■ TASK OBJECTIVE
Reproduce the entries in full and exactly. Pictures stay out.

■ Collected data entries

BEGIN

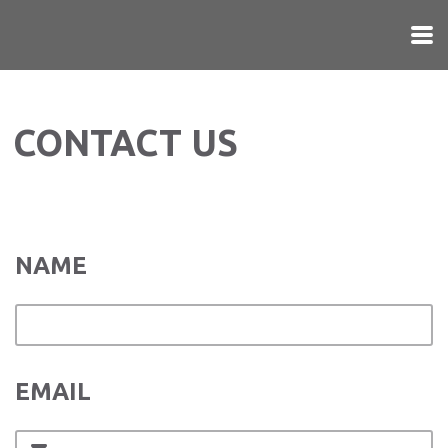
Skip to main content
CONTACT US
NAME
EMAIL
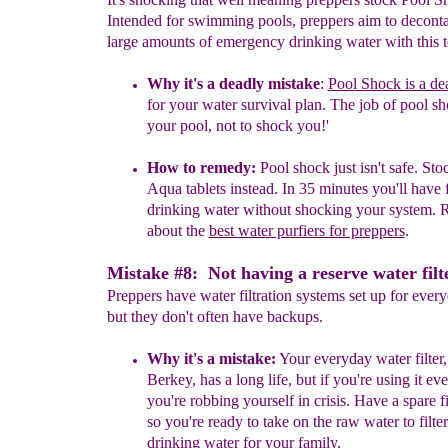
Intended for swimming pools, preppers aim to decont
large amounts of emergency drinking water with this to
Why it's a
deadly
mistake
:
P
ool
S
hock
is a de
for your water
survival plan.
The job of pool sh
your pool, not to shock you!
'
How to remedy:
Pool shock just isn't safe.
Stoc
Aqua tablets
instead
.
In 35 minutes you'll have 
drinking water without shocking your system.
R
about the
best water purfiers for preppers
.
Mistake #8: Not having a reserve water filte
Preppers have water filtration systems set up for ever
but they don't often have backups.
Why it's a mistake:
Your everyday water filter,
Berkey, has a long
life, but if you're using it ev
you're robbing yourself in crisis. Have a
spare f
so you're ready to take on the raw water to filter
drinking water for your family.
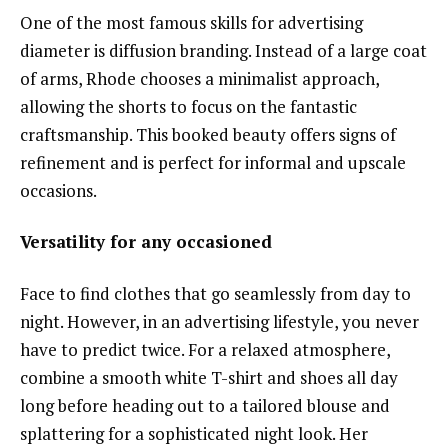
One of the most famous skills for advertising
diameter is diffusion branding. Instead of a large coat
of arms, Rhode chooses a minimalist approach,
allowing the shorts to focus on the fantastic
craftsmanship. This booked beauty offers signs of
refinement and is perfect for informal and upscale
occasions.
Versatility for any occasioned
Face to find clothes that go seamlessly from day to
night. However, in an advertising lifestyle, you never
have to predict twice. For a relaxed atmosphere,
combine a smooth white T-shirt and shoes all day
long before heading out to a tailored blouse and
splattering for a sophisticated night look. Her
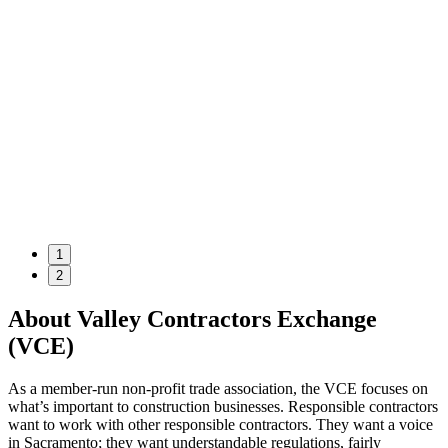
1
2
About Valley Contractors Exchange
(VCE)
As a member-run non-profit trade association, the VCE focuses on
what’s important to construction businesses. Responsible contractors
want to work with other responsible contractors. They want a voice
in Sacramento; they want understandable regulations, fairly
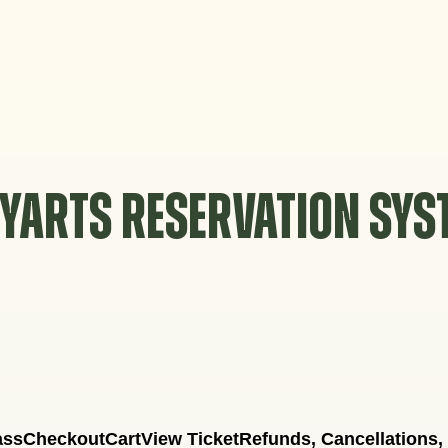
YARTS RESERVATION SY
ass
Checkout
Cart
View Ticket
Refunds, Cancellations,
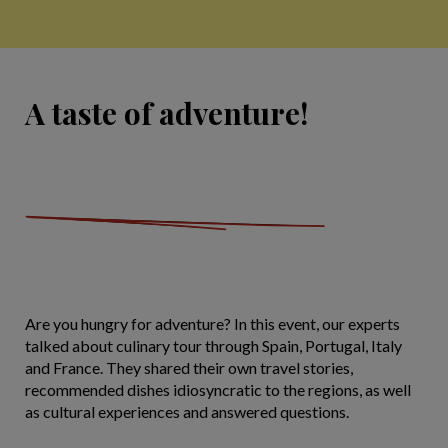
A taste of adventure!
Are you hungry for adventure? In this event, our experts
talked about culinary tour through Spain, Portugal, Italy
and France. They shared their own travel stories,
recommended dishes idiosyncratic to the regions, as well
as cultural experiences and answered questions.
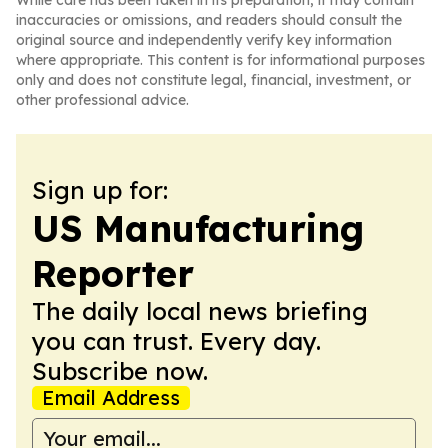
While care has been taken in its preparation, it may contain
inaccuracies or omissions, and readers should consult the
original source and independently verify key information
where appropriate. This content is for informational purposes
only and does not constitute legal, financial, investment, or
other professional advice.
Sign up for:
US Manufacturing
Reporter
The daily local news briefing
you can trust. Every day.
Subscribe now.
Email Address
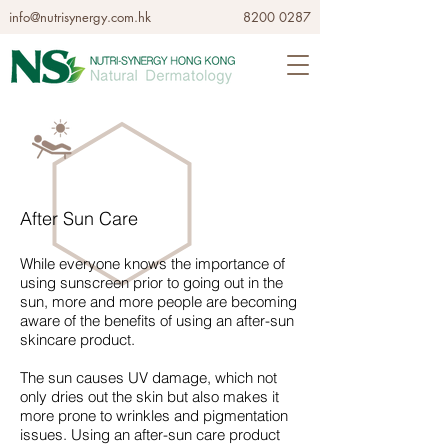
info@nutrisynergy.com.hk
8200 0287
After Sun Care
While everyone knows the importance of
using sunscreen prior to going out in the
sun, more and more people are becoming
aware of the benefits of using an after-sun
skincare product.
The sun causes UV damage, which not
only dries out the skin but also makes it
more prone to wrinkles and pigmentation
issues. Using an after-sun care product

END

■ EXPECTED OUTPUT
Skip to main content
CONTACT US
NAME
EMAIL
Intended for swimming pools, preppers aim to decont
large amounts of emergency drinking water with this to
Why it's a
deadly
mistake
:
P
ool
S
hock
is a de
for your water
survival plan.
The job of pool sh
your pool, not to shock you!
'
How to remedy:
Pool shock just isn't safe.
Stoc
Aqua tablets
instead
.
In 35 minutes you'll have 
drinking water without shocking your system.
R
about the
best water purfiers for preppers
.
Mistake #8: Not having a reserve water filte
Preppers have water filtration systems set up for ever
but they don't often have backups.
Why it's a mistake:
Your everyday water filter,
Berkey, has a long
life, but if you're using it ev
you're robbing yourself in crisis. Have a
spare f
so you're ready to take on the raw water to filter
drinking water for your family.
One of the most famous skills for advertising
diameter is diffusion branding. Instead of a large coat
of arms, Rhode chooses a minimalist approach,
allowing the shorts to focus on the fantastic
craftsmanship. This booked beauty offers signs of
refinement and is perfect for informal and upscale
occasions.
Versatility for any occasioned
Face to find clothes that go seamlessly from day to
night. However, in an advertising lifestyle, you never
have to predict twice. For a relaxed atmosphere,
combine a smooth white T-shirt and shoes all day
long before heading out to a tailored blouse and
splattering for a sophisticated night look. Her
1
2
About Valley Contractors Exchange
(VCE)
As a member-run non-profit trade association, the VCE focuses on
what’s important to construction businesses. Responsible contractors
want to work with other responsible contractors. They want a voice
in Sacramento; they want understandable regulations, fairly
YARTS RESERVATION SY
ass
Checkout
Cart
View Ticket
Refunds, Cancellations,
A taste of adventure!
Are you hungry for adventure? In this event, our experts
talked about culinary tour through Spain, Portugal, Italy
and France. They shared their own travel stories,
recommended dishes idiosyncratic to the regions, as well
as cultural experiences and answered questions.
While care has been taken in its preparation, it may contain
inaccuracies or omissions, and readers should consult the
original source and independently verify key information
where appropriate. This content is for informational purposes
only and does not constitute legal, financial, investment, or
other professional advice.
Sign up for:
US Manufacturing
Reporter
The daily local news briefing
you can trust. Every day.
Subscribe now.
Email Address
info@nutrisynergy.com.hk
8200 0287
After Sun Care
While everyone knows the importance of
using sunscreen prior to going out in the
sun, more and more people are becoming
aware of the benefits of using an after-sun
skincare product.
The sun causes UV damage, which not
only dries out the skin but also makes it
more prone to wrinkles and pigmentation
issues. Using an after-sun care product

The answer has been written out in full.